Há dois principais textos que evidenciam e descrevem a teoria vanguardista de Lenin. Um escrito entre Agosto e Setembro de 1917, pouco tempo antes de explodir a Revolução de Outubro, intitulado O Estado e a Revolução, cujo fim principal é descrever o papel do Estado, numa revolução socialista, onde a Ditadura do Proletariado é instituída, dissertando sobre as incongruências da Social-Democracia com tal ideia. O outro texto – este é não só o trabalho que introduz a teoria vanguardista, como também é o principal texto dedicado à Vanguarda do Proletariado – escrito antes das Revoltas de 1905, em 1902, portanto, intitulado Que Fazer?, lida com a relação entre o Proletariado e o método revolucionário que a Classe Trabalhadora precisa adoptar, para a consolidação do Socialismo, e qual o papel da Vanguarda neste processo revolucionário. É com base nestes dois textos que abordarei a teoria vanguardista.

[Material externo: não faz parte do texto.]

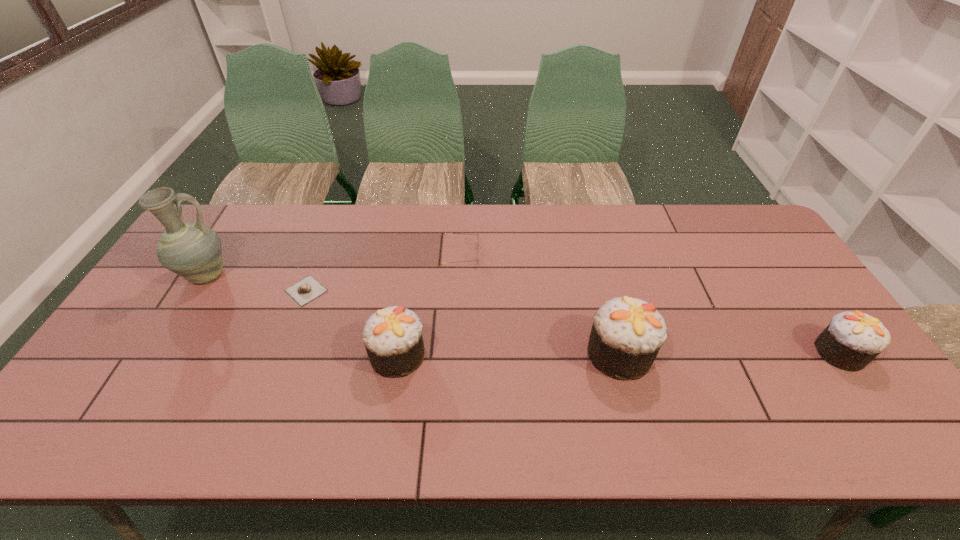 The cupcakes are evenly distributed in the image. To maintain this, where would you place another cupcake on the left? Please point to a free space. Please provide its 2D coordinates. Your answer should be formatted as a tuple, i.e. [(x, y)], where the tuple contains the x and y coordinates of a point satisfying the conditions above.

[(176, 357)] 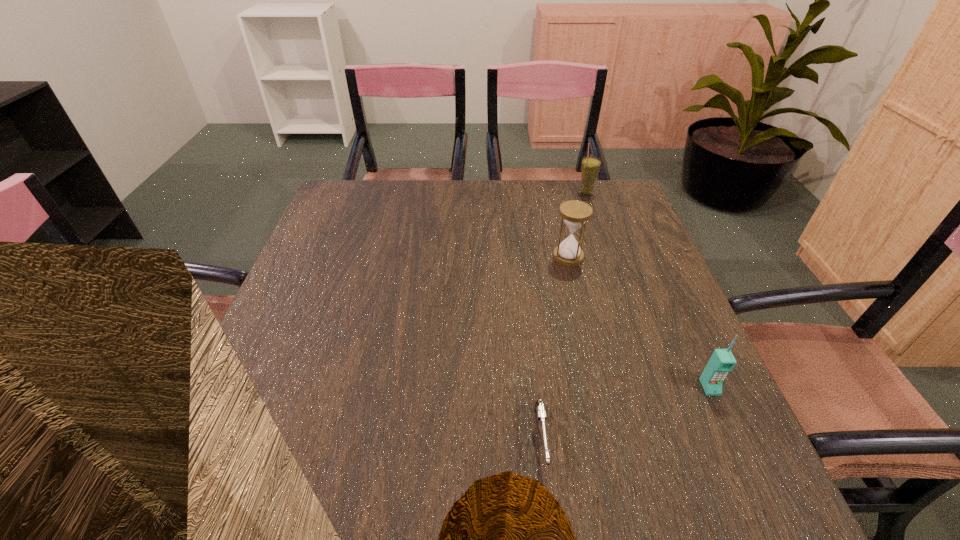 Where is `object that is the third closest to the shortest object`? object that is the third closest to the shortest object is located at coordinates (590, 166). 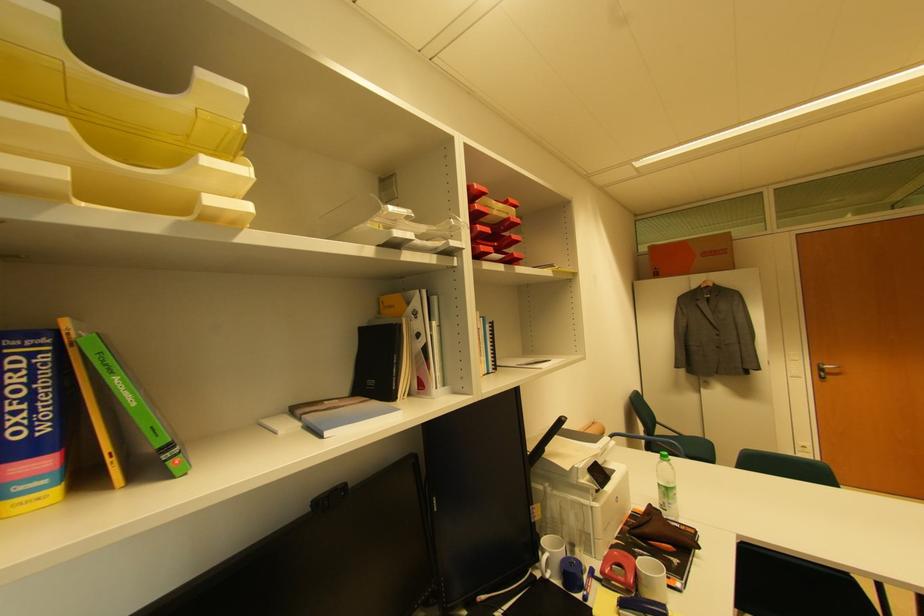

O Vanguardismo Revolucionário ganha forma como reacção às interpretações de cariz reformista (e não revolucionário) que os sociais-democratas de então faziam ao Marxismo [icónicos bolcheviques, como Leon Trotsky, estavam em 1902 entre estes sociais-democratas que Lenin criticava]. Lenin acusa este tipo de sociais-democratas de descaracterizarem e desvirtuarem a teoria marxista, argumentando que a “larga disseminação do Marxismo foi acompanhada por um certo decréscimo do nível teórica”, levando a uma situação em que muitos indivíduos se juntaram ao RSDRP [Partido Social-Democrata Trabalhista Russo] sem terem qualquer “treino teórico[Lenin, 1902, 12]. Para Lenin, no seio de um movimento revolucionário e disciplinado tal é impossível, pois, para ele, “Sem teoria revolucionária não pode haver movimento revolucionário[Idem, 12]. Também quanto à questão do papel do Estado, Lenin afirma que os partidos sociais-democratas têm-na deliberadamente escamoteado [Lenin, 1918, 16], defendendo Lenin que, para o Proletariado, o Estado deve servir como um mecanismo para “suprimir a resistência dos exploradores, e apenas o proletariado pode dirigir esta supressão[Idem, 17]. Lenin, à luz dos escritos de Friedrich Engels, e ao contrário das posições do Anarquismo de Esquerda, vendo o Estado como um mero instrumento para o Proletariado destronar a Burguesia como Classe Dominante, de modo a que a transição do paradigma socialista possa ter lugar – para que num utópico futuro possa ser fundada a civilização comunista -, entende que o Estado não deve ser abolido, mas deve antes ser dissolvido, num processo histórico e gradual. [Idem, 12, 17]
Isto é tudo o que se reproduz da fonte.